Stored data
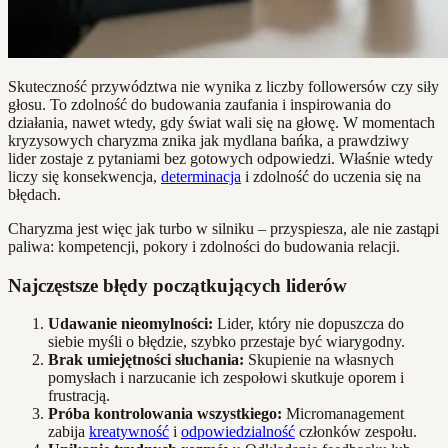
Skuteczność przywództwa nie wynika z liczby followersów czy siły
głosu. To zdolność do budowania zaufania i inspirowania do
działania, nawet wtedy, gdy świat wali się na głowę. W momentach
kryzysowych charyzma znika jak mydlana bańka, a prawdziwy
lider zostaje z pytaniami bez gotowych odpowiedzi. Właśnie wtedy
liczy się konsekwencja,
determinacja
i zdolność do uczenia się na
błędach.
Charyzma jest więc jak turbo w silniku – przyspiesza, ale nie zastąpi
paliwa: kompetencji, pokory i zdolności do budowania relacji.
Najczęstsze błędy początkujących liderów
Udawanie nieomylności:
Lider, który nie dopuszcza do
siebie myśli o błędzie, szybko przestaje być wiarygodny.
Brak umiejętności słuchania:
Skupienie na własnych
pomysłach i narzucanie ich zespołowi skutkuje oporem i
frustracją.
Próba kontrolowania wszystkiego:
Micromanagement
zabija
kreatywność
i
odpowiedzialność
członków zespołu.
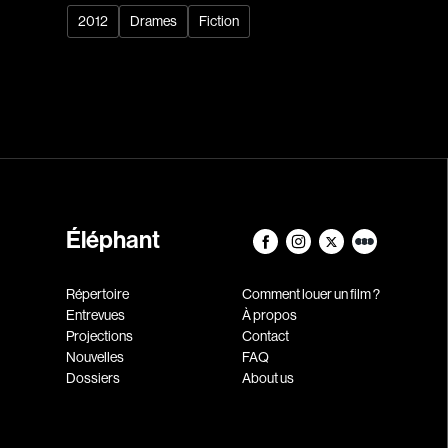
2012
Drames
Fiction
Éléphant
Répertoire
Comment louer un film ?
Entrevues
À propos
Projections
Contact
Nouvelles
FAQ
Dossiers
About us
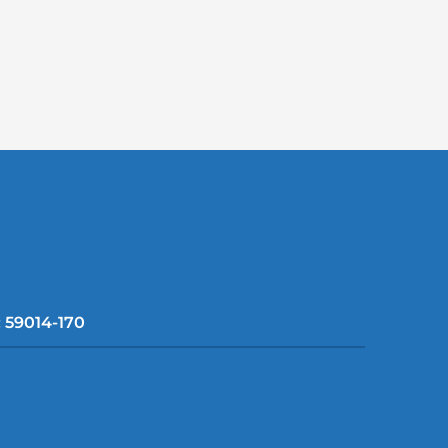
: 59014-170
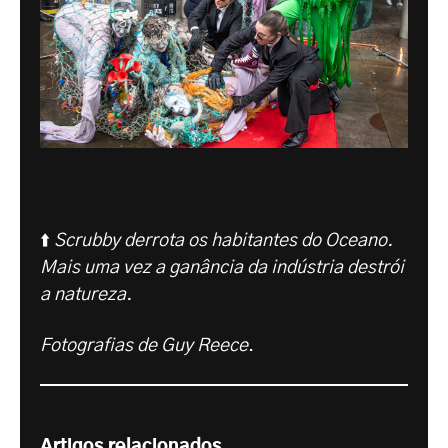
⬆️
Scrubby derrota os habitantes do Oceano.
Mais uma vez a ganância da indústria destrói
a natureza.
Fotografias de Guy Reece
.
Artigos relacionados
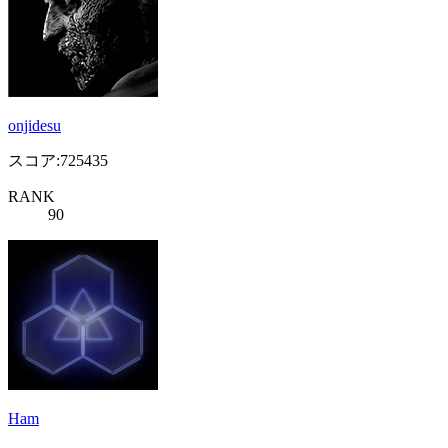
onjidesu
スコア:725435
RANK
90
Ham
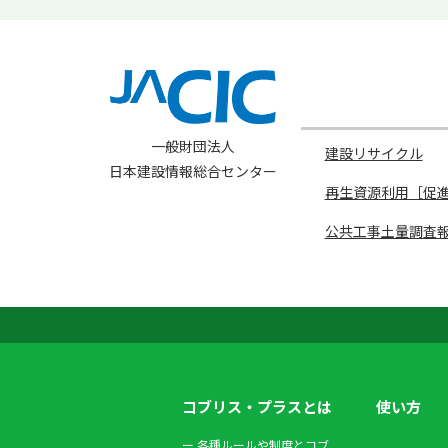
一般財団法人
建設リサイクル
日本建設情報総合センター
再生資源利用［促
公共工事土量調査報告
コブリス・プラスとは
使い方
ー
各種ルールや制度とコブ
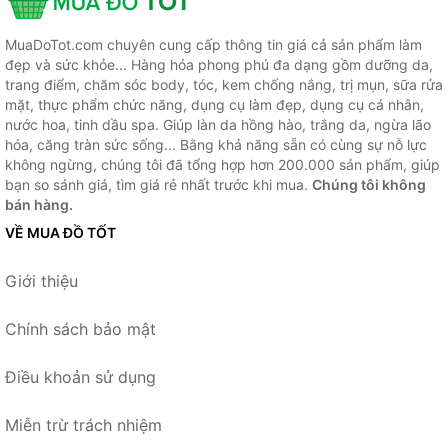
MuaDoTot.com chuyên cung cấp thông tin giá cả sản phẩm làm
đẹp và sức khỏe... Hàng hóa phong phú đa dạng gồm dưỡng da,
trang điểm, chăm sóc body, tóc, kem chống nắng, trị mụn, sữa rửa
mặt, thực phẩm chức năng, dụng cụ làm đẹp, dụng cụ cá nhân,
nước hoa, tinh dầu spa. Giúp làn da hồng hào, trắng da, ngừa lão
hóa, căng tràn sức sống... Bằng khả năng sẵn có cùng sự nỗ lực
không ngừng, chúng tôi đã tổng hợp hơn 200.000 sản phẩm, giúp
bạn so sánh giá, tìm giá rẻ nhất trước khi mua.
Chúng tôi không
bán hàng.
VỀ MUA ĐỒ TỐT
Giới thiệu
Chính sách bảo mật
Điều khoản sử dụng
Miễn trừ trách nhiệm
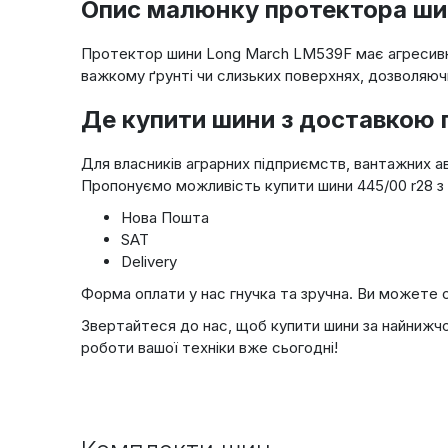
Опис малюнку протектора ши
Протектор шини Long March LM539F має агресивний
важкому ґрунті чи слизьких поверхнях, дозволяючи
Де купити шини з доставкою п
Для власників аграрних підприємств, вантажних ав
Пропонуємо можливість купити шини 445/00 r28 з
Нова Пошта
SAT
Delivery
Форма оплати у нас гнучка та зручна. Ви можете о
Звертайтеся до нас, щоб купити шини за найнижчо
роботи вашої техніки вже сьогодні!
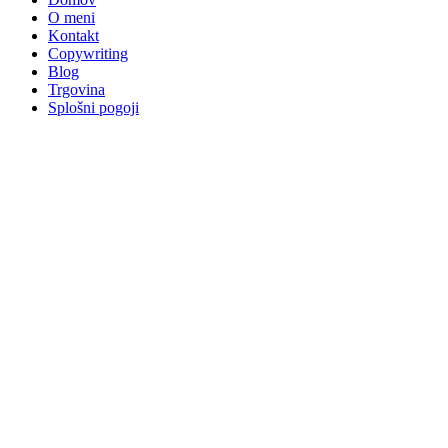
O meni
Kontakt
Copywriting
Blog
Trgovina
Splošni pogoji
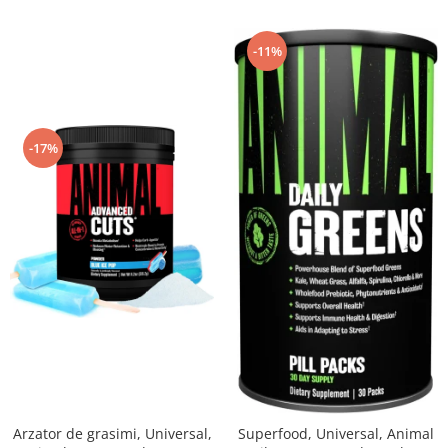
-11%
-17%
Arzator de grasimi, Universal,
Superfood, Universal, Animal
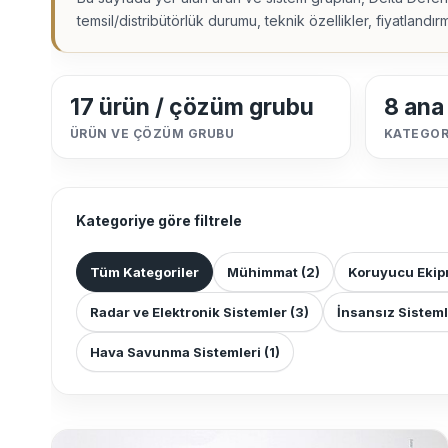
temsil/distribütörlük durumu, teknik özellikler, fiyatlandı
17 ürün / çözüm grubu
8 ana
ÜRÜN VE ÇÖZÜM GRUBU
KATEGORI
Kategoriye göre filtrele
Tüm Kategoriler
Mühimmat
(2)
Koruyucu Eki
Radar ve Elektronik Sistemler
(3)
İnsansız Sistem
Hava Savunma Sistemleri
(1)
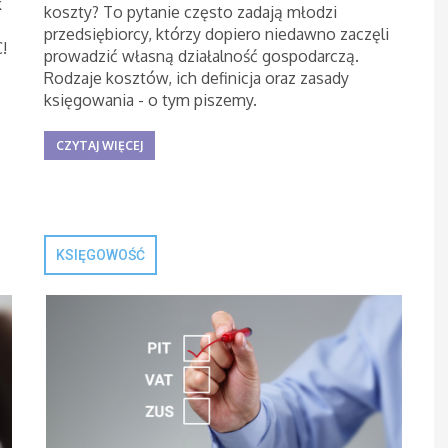
k
koszty? To pytanie często zadają młodzi
przedsiębiorcy, którzy dopiero niedawno zaczęli
!
prowadzić własną działalność gospodarczą.
Rodzaje kosztów, ich definicja oraz zasady
księgowania - o tym piszemy.
CZYTAJ WIĘCEJ
KSIĘGOWOŚĆ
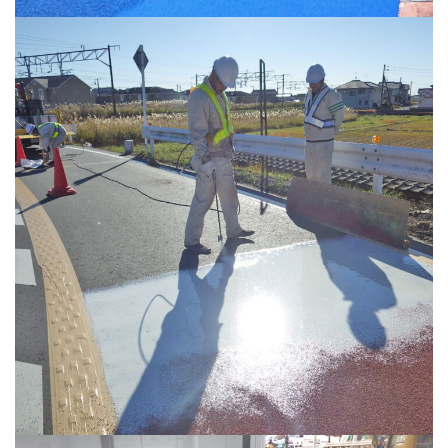
作業風景
滑り止め舗装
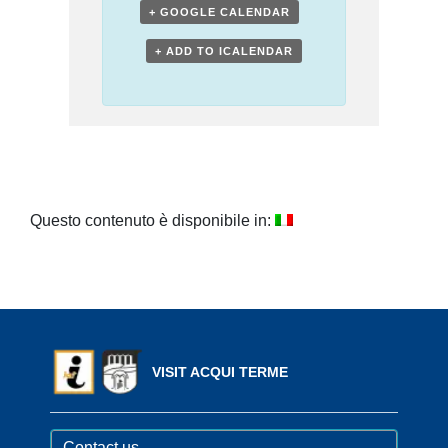
+ GOOGLE CALENDAR
+ ADD TO ICALENDAR
Questo contenuto è disponibile in:
VISIT ACQUI TERME
Contact us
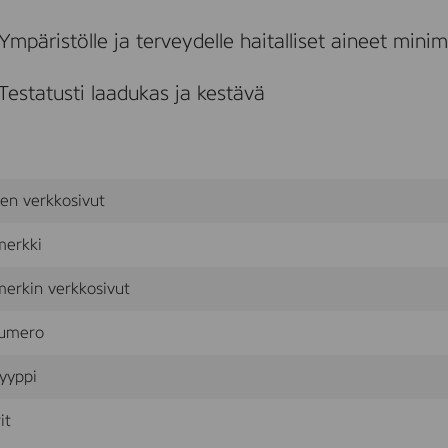
o
f
Ympäristölle ja terveydelle haitalliset aineet mini
t
g
r
Testatusti laadukas ja kestävä
e
y
c
o
n
c
sen verkkosivut
r
e
t
merkki
e
(
erkin verkkosivut
L
0
umero
2
5
3
yyppi
-
0
it
5
4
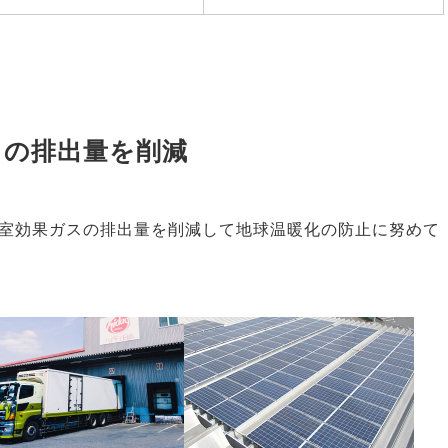
スの排出量を削減
温室効果ガスの排出量を削減して地球温暖化の防止に努めて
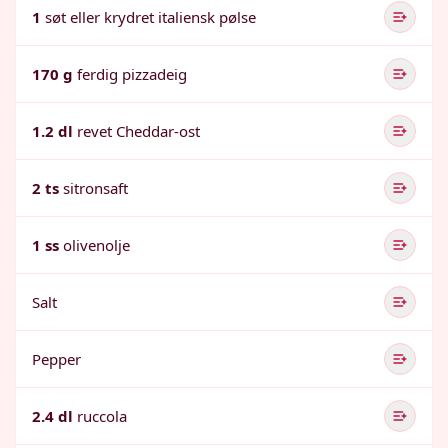
1
søt eller krydret italiensk pølse
170 g
ferdig pizzadeig
1.2 dl
revet Cheddar-ost
2 ts
sitronsaft
1 ss
olivenolje
Salt
Pepper
2.4 dl
ruccola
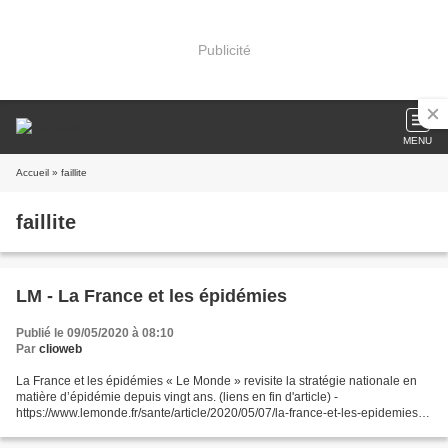
Publicité
MENU
Accueil
» faillite
faillite
LM - La France et les épidémies
Publié le 09/05/2020 à 08:10
Par
clioweb
La France et les épidémies « Le Monde » revisite la stratégie nationale en
matière d’épidémie depuis vingt ans. (liens en fin d'article) -
https://www.lemonde.fr/sante/article/2020/05/07/la-france-et-les-epidemies-
2017-2020-l-heure-des-comptes_6038973_1651302.html...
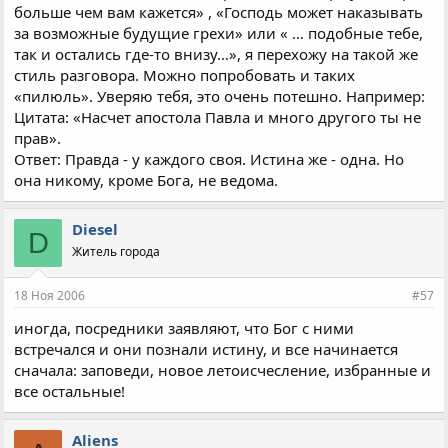
больше чем вам кажется» , «Господь может наказывать
за возможные будущие грехи» или « … подобные тебе,
так и остались где-то внизу…», я перехожу на такой же
стиль разговора. Можно попробовать и таких
«пилюль». Уверяю тебя, это очень потешно. Например:
Цитата: «Насчет апостола Павла и много другого ты не
прав».
Ответ: Правда - у каждого своя. Истина же - одна. Но
она никому, кроме Бога, не ведома.
Diesel
D
Житель города
18 Ноя 2006
#57
иногда, посредники заявляют, что Бог с ними
встречался и они познали истину, и все начинается
сначала: заповеди, новое летоисчесление, избранные и
все остальные!
Aliens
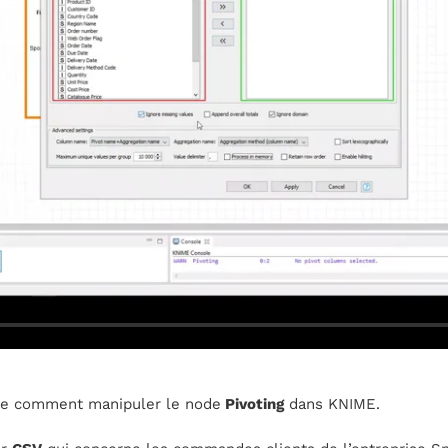
dre comment manipuler le node
Pivoting
dans KNIME.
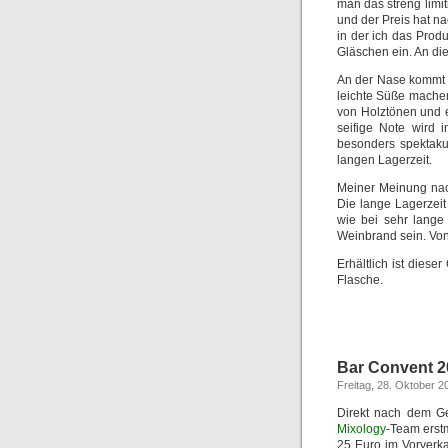
man das streng limit
und der Preis hat n
in der ich das Prod
Gläschen ein. An die
An der Nase kommt z
leichte Süße machen
von Holztönen und e
seifige Note wird 
besonders spektaku
langen Lagerzeit.
Meiner Meinung nach
Die lange Lagerzeit
wie bei sehr lange
Weinbrand sein. Vo
Erhältlich ist dies
Flasche.
Bar Convent 2
Freitag, 28. Oktober 2
Direkt nach dem G
Mixology
-Team erstm
25 Euro im Vorverka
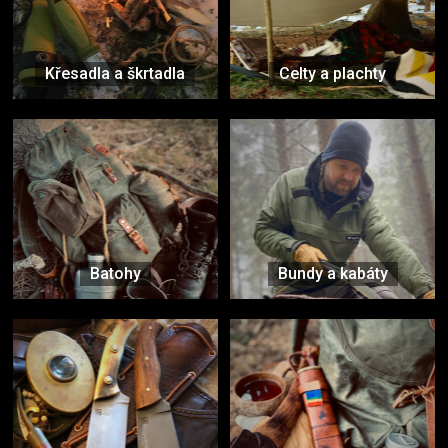
Křesadla a škrtadla
Celty a plachty
Batohy
Bundy a kabáty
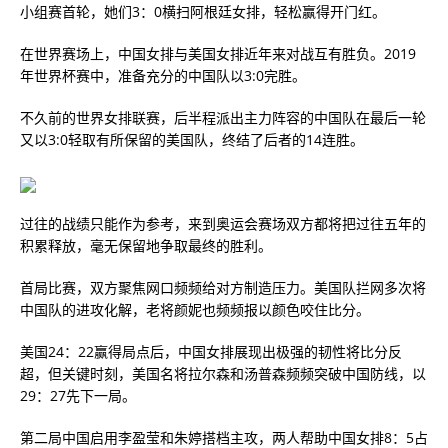
小组赛首轮，她们3：0横扫阿根廷女排，轻松赢得开门红。
在世界赛场上，中国女排与美国女排近年来对战互有胜负。2019
年世界杯赛中，准备充分的中国队以3:0完胜。
不久前的世界女排联赛，后半程派出主力阵容的中国队在最后一轮
又以3:0轻取有所保留的美国队，终结了后者的14连胜。
过往的战绩只能作为参考，来到奥运会赛场双方都将把过往五年的
积累释放，毫无保留地争取最终的胜利。
首局比赛，双方聚焦网口频频给对方制造压力。美国队拦网多次将
中国队的进攻化解，老将颜妮也频频报以颜色咬住比分。
美国24：22赢得局点后，中国女排展现出极强的韧性将比分反
超，但关键时刻，美国名将拉尔森和汤普森频频突破中国防线，以
29：27先下一局。
第二局中国启用李盈莹和朱婷搭档主攻，两人帮助中国女排8：5占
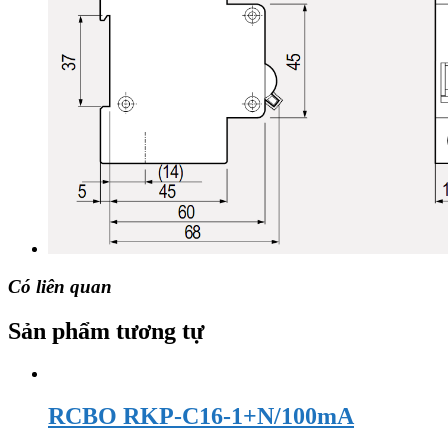
Có liên quan
Sản phẩm tương tự
RCBO RKP-C16-1+N/100mA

§ PROMPT
Report back each line of the entries that holds the string "article".

§ RESPONSE TO THE TASK
matière d’épidémie depuis vingt ans. (liens en fin d'article) -
https://www.lemonde.fr/sante/article/2020/05/07/la-france-et-les-epidemies-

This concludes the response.